At 8.75 cents per ounce it's fairly cheap but, it reads like it's loose packed in the bucket. I'd rather buy individual packets/pouches and put them in a bucket on my own. Wonder how much it will be after you buy packing material and repack it in smaller units?

I found this at wally's and it's 5.9 cents per ounce, quick cooking and already packed in a smaller unit. Just drop them in your own bucket and seal it up. 
https://www.walmart.com/ip/Great-Value-Oven-Toasted-Quick-Oats-42-Oz/10314926

Advertised bulk deals aren't always the best deal.


----------



## Illini Warrior (Jan 24, 2015)

wouldn't buy a single bulk packed item from Augason Farms - they are the only major food packer that won't use a mylar bag .... want a laugh - call their customer service and ask them why not .... there's been talk of law suits concerning their 30 yr storage claim - note the extensive disclaimer


----------



## Redneck (Oct 6, 2016)

stowlin said:


> Good deal? 19k calories $14?


Nope, not a good deal & as stated above, not a good purchase. I highly suggest superpails from Emergency Essentials, as their product is sealed in mylar with oxygen absorbers... just as I do when I make my own pails. Just yesterday, I purchased five of the 24 lb superpails on walmart.com. Their cost is $26.68 with free freight if you purchase over $35, plus you don't have to pay the yearly Amazon Prime fee to get it. So at Walmart you get a better product at a cheaper price, and can still get free 2 day delivery.

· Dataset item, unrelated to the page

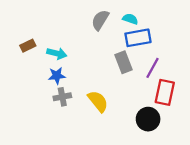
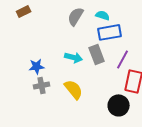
brown rectangle: (28, 46) -> (24, 11), moved
cyan arrow: (57, 53) -> (74, 57), moved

I make up a lot of my own superpails, of food that I can cheaply purchase in bulk at Sam's Club... such as rice, dried beans, sugar, etc. However when it comes to product like hard winter wheat & oats, I get all mine from walmart.com & purchase Emergency Essentials. It is actually, IMO, a danged good price, as you are getting top grade food properly packaged plus shipped quickly for free.

https://www.walmart.com/ip/Emergency-Essentials-SuperPail-Regular-Rolled-Oats-24-lbs/47443493

I purchase more hard wheat than any other store. So if you want good value look at the Emergency Essentials wheat. You can get 38 lbs for $27.95 and that pail holds over 55,000 calories.

https://www.walmart.com/ip/Emergency-Essentials-SuperPail-Hard-Red-Wheat-38-lbs/50103636


----------